** The task **
Report every line of the data where the string "Günün" appears.

** Given entries **

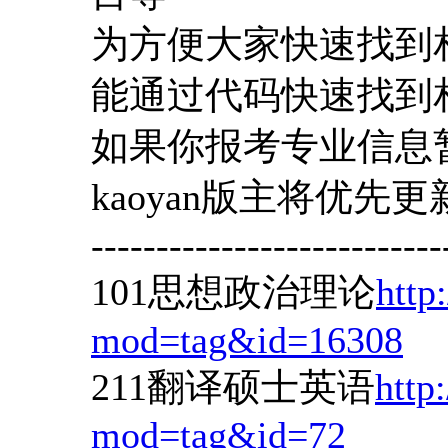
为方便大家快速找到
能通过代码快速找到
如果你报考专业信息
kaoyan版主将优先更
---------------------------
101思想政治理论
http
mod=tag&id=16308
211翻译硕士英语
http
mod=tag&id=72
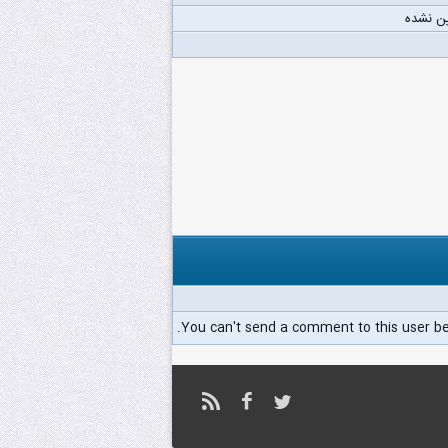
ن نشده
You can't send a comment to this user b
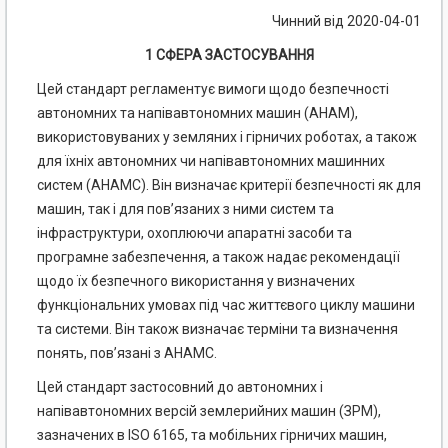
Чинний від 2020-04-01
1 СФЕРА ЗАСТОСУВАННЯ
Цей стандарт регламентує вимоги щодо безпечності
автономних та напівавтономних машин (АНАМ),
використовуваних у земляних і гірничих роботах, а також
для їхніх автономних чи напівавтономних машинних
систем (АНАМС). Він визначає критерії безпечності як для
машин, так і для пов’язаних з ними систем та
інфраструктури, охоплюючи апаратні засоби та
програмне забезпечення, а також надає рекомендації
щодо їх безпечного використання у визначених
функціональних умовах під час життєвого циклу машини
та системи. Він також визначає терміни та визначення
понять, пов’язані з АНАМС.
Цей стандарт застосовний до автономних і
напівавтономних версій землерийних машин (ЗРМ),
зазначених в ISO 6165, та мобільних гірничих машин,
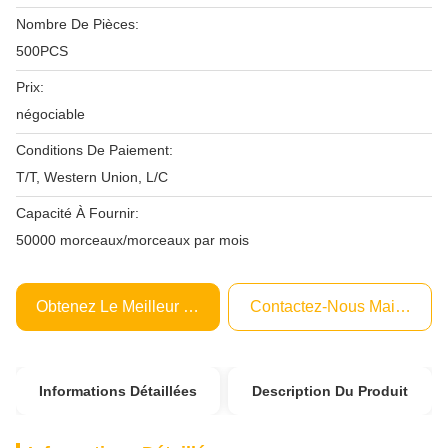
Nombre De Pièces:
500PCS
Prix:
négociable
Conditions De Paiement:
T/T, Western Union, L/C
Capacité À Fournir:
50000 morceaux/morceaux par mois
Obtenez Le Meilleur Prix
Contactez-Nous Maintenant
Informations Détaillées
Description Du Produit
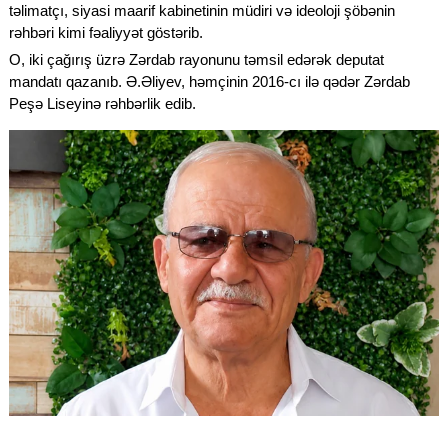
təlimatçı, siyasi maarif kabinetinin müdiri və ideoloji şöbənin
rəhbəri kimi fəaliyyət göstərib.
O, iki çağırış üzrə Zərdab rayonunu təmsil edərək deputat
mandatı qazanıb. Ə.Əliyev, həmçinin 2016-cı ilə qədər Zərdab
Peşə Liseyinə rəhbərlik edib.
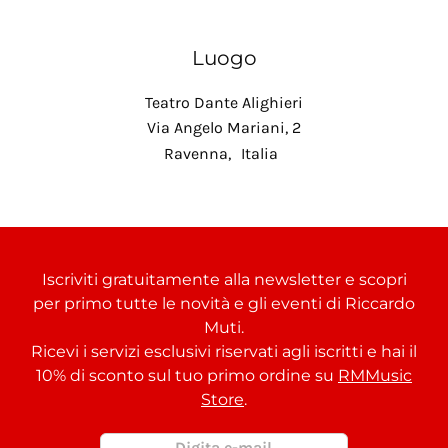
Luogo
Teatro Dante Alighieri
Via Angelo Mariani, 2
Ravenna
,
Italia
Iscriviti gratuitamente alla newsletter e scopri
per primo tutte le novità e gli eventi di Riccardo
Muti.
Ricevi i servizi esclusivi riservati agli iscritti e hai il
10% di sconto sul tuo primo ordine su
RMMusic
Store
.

---

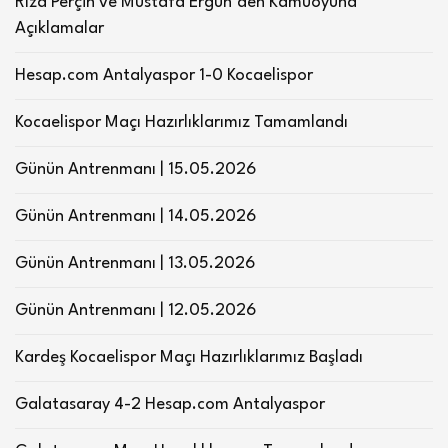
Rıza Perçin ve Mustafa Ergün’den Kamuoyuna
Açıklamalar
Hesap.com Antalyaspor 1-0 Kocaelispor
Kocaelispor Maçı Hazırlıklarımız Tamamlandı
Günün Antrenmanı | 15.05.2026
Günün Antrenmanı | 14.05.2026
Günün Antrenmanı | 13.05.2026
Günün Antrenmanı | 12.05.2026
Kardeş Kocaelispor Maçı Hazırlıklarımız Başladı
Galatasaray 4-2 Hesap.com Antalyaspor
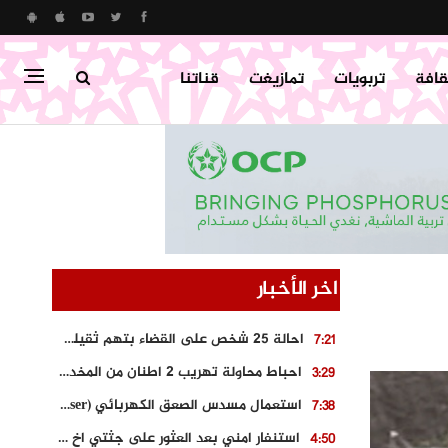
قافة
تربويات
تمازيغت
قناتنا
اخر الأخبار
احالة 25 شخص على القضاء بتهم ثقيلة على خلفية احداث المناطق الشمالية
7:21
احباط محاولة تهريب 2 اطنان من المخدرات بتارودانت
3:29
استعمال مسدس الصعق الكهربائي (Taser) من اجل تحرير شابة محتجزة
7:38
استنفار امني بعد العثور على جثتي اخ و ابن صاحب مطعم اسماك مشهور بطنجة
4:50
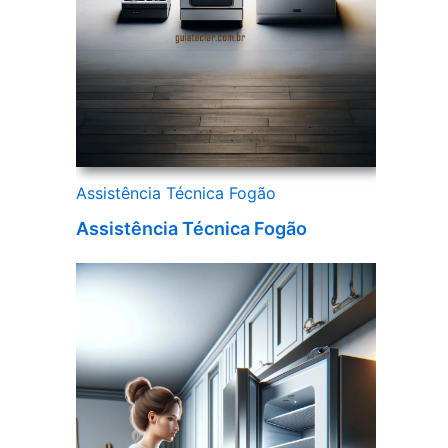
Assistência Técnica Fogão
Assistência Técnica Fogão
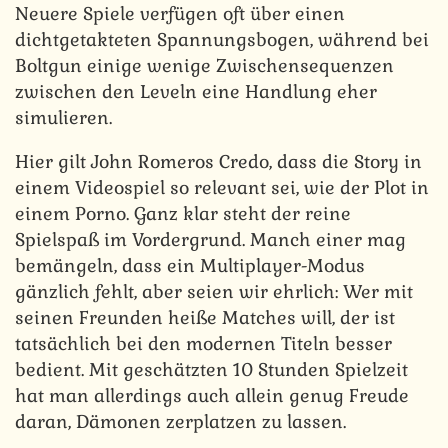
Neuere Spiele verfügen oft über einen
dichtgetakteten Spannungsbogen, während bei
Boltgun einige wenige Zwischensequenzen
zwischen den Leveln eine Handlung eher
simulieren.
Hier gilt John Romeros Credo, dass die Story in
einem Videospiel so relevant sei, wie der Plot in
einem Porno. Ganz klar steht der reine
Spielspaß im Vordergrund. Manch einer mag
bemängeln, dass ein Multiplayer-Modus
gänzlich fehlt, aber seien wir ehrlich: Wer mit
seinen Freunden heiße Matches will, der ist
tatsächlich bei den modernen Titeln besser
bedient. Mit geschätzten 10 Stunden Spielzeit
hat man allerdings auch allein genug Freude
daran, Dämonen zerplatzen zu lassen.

...

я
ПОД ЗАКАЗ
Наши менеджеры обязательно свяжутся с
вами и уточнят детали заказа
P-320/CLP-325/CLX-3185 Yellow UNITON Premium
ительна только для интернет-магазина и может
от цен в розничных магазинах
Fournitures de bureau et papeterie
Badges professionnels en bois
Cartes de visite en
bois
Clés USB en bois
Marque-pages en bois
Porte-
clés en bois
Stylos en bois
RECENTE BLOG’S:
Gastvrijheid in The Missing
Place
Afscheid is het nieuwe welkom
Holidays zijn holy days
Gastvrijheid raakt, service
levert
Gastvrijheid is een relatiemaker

** Response for this exercise **
Günün Antrenmanı | 15.05.2026
Günün Antrenmanı | 14.05.2026
Günün Antrenmanı | 13.05.2026
Günün Antrenmanı | 12.05.2026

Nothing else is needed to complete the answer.